Um dos melhores livros de 2016 saiu bem no fim do ano; tão no
finzinho que se pode dizer, perfeitamente, que já é um dos melhores
livros de 2017. "Machado", de Silviano Santiago,
é uma viagem íntima e convulsiva aos últimos anos de vida de Machado de
Assis. Obra ambiciosa, apresenta uma narrativa complexa, ao borrar as
linhas entre biografia, ensaio e romance.

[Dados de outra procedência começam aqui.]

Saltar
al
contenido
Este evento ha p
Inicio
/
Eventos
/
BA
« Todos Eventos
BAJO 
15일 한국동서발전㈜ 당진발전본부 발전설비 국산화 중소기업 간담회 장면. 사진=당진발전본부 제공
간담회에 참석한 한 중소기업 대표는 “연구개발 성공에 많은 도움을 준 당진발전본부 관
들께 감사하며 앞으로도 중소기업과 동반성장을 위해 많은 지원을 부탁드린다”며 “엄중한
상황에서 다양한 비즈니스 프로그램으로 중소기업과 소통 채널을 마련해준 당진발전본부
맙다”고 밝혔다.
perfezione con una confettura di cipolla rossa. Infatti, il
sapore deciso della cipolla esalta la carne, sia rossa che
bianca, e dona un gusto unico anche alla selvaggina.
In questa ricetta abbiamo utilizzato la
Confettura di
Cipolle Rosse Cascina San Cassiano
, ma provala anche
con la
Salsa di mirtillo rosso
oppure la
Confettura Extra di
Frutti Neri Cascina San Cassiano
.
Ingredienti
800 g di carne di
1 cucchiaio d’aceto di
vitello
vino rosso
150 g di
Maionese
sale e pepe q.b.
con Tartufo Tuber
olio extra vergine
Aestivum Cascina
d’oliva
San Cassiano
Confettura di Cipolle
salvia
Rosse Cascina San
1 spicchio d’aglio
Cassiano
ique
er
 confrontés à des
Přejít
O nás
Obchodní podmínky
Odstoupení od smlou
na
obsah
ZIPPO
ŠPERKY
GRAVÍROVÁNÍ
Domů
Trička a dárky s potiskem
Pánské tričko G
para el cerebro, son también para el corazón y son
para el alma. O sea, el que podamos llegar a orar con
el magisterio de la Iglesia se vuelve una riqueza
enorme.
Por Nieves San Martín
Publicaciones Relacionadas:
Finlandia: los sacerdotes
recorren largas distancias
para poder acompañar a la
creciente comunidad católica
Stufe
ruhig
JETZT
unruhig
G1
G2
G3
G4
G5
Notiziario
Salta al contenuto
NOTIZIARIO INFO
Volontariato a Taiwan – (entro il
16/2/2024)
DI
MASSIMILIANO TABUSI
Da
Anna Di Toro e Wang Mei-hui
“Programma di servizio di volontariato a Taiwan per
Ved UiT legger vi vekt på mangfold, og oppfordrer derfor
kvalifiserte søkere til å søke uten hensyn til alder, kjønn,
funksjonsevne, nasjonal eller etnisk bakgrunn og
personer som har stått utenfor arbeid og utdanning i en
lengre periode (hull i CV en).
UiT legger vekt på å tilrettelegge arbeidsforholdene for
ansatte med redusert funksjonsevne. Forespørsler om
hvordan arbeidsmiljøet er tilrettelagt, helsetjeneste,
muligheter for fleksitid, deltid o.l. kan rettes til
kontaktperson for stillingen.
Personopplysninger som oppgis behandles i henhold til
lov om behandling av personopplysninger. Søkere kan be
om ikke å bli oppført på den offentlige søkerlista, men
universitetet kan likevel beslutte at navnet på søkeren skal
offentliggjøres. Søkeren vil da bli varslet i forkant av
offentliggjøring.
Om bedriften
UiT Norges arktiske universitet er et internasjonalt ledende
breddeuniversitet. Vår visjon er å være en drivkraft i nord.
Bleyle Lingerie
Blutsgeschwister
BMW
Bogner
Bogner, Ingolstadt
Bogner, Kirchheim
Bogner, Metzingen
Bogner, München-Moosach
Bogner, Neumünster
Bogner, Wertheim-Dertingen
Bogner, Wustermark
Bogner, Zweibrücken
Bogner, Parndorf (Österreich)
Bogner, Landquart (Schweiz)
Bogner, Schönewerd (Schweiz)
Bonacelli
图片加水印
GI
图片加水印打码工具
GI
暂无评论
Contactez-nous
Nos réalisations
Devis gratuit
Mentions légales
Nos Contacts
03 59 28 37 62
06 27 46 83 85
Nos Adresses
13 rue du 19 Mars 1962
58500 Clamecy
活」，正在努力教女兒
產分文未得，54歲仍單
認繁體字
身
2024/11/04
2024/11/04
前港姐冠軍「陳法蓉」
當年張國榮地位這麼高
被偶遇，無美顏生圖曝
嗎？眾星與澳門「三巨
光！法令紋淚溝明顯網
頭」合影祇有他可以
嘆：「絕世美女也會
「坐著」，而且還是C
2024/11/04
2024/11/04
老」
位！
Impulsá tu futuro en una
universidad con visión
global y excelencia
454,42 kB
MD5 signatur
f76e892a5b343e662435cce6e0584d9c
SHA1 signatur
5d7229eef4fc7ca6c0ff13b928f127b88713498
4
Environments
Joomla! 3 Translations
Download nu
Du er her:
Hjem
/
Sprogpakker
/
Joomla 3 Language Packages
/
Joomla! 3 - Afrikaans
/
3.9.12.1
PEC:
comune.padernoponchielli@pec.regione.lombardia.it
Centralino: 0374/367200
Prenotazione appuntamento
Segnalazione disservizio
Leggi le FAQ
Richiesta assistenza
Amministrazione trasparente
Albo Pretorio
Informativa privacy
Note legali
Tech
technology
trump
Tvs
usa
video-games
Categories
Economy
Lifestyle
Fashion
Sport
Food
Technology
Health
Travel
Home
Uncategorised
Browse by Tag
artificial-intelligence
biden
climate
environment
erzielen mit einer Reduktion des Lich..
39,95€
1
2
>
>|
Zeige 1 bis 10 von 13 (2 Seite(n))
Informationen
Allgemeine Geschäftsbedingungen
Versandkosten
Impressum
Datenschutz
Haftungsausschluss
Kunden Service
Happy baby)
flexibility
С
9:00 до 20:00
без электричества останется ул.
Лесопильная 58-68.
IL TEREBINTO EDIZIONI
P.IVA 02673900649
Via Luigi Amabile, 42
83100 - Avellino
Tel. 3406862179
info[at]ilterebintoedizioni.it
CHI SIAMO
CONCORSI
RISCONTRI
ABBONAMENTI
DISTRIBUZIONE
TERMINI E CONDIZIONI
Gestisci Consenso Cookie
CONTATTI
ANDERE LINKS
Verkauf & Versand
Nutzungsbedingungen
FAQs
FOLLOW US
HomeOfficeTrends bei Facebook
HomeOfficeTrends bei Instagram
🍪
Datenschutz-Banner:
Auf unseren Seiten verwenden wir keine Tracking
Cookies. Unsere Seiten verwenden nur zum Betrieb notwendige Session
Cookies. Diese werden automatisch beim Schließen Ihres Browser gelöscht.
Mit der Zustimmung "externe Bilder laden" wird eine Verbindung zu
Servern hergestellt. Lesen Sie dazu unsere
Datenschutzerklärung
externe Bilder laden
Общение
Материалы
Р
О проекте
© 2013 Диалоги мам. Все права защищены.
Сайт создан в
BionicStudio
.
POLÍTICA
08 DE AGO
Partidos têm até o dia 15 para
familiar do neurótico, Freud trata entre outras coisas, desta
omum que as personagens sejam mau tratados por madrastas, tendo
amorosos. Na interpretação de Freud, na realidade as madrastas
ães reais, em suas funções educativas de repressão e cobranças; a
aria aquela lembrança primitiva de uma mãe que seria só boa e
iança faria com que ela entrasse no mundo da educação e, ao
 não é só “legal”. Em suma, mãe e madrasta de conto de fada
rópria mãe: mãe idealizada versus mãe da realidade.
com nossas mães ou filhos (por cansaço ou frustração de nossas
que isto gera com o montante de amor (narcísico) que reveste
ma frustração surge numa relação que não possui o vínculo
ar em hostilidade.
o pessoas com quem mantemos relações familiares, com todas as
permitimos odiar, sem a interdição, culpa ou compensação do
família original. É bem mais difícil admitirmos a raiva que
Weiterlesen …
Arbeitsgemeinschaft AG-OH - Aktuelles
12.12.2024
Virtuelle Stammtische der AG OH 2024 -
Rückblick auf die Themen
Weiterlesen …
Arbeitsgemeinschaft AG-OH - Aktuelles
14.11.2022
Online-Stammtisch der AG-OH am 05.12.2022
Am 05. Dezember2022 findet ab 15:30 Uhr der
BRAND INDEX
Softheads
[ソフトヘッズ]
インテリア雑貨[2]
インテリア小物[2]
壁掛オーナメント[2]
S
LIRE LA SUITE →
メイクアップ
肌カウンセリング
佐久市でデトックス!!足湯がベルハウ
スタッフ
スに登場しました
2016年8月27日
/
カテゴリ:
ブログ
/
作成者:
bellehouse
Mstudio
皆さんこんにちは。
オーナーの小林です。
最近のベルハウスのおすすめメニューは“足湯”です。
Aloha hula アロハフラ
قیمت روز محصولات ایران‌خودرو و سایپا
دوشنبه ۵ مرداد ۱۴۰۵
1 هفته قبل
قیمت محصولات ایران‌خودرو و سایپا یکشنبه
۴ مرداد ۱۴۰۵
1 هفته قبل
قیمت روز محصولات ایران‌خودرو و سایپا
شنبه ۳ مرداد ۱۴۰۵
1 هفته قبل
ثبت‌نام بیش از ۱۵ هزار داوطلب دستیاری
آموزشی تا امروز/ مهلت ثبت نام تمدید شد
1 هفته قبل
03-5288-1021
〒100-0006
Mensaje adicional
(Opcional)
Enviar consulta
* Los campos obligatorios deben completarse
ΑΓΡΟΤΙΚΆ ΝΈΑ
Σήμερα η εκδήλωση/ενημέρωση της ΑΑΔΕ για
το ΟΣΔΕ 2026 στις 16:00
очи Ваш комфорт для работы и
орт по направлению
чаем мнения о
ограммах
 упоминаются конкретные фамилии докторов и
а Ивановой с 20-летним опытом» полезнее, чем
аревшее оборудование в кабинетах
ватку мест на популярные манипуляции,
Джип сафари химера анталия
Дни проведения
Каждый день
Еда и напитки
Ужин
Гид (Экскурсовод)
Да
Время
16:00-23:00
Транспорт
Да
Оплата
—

O próprio autor —e suas idiossincrasias de homem culto e solitário aos
80 anos— é tão personagem quanto o famoso escritor que sofre um ataque
epilético na rua Gonçalves Dias, pega com dificuldade o bonde no largo
da Carioca, passeia o luto no cais Pharoux, come poeira na nova avenida
Central. O período do bota-abaixo no Rio nunca antes visto com olhos tão
desencantados.
É Silviano escrevendo sobre Machado, e não como Machado, embora a
estrutura digressiva do livro, com idas e vindas, lembre o estilo gago e
bêbado do autor de "Memorial de Aires". Quem tentou essa proeza
—mimetismo, pastiche, paródia— foi o escritor Haroldo Maranhão em outro
romance, "Memorial do Fim", publicado em 1991. Ponto de contato: se
"Machado" mostra os anos do ocaso, entre 1905 e 1908, o livro de
Maranhão flagra o Bruxo em seus derradeiros dias de vida no chalé do
Cosme Velho.
O que nos leva a mais uma obra experimental: "Amor de Capitu" (1998).
Nela Fernando Sabino recria "Dom Casmurro" sem o narrador original,
transpondo a história para a terceira pessoa e, mais uma vez, levantando
a lebre: até que ponto a infidelidade de Capitu teria sido premeditada?
Quase ninguém notou o livro, pois Sabino na época já estava com a
reputação destruída por conta da biografia "Zélia: Uma Paixão", lançada
sete anos antes.
É como escreve o editor Márcio Souza na quarta capa de "Memorial do Fim": "Com Machado de Assis se vive mil vezes".
Texto de Álvaro Costa e Silva, na Folha de São Paulo.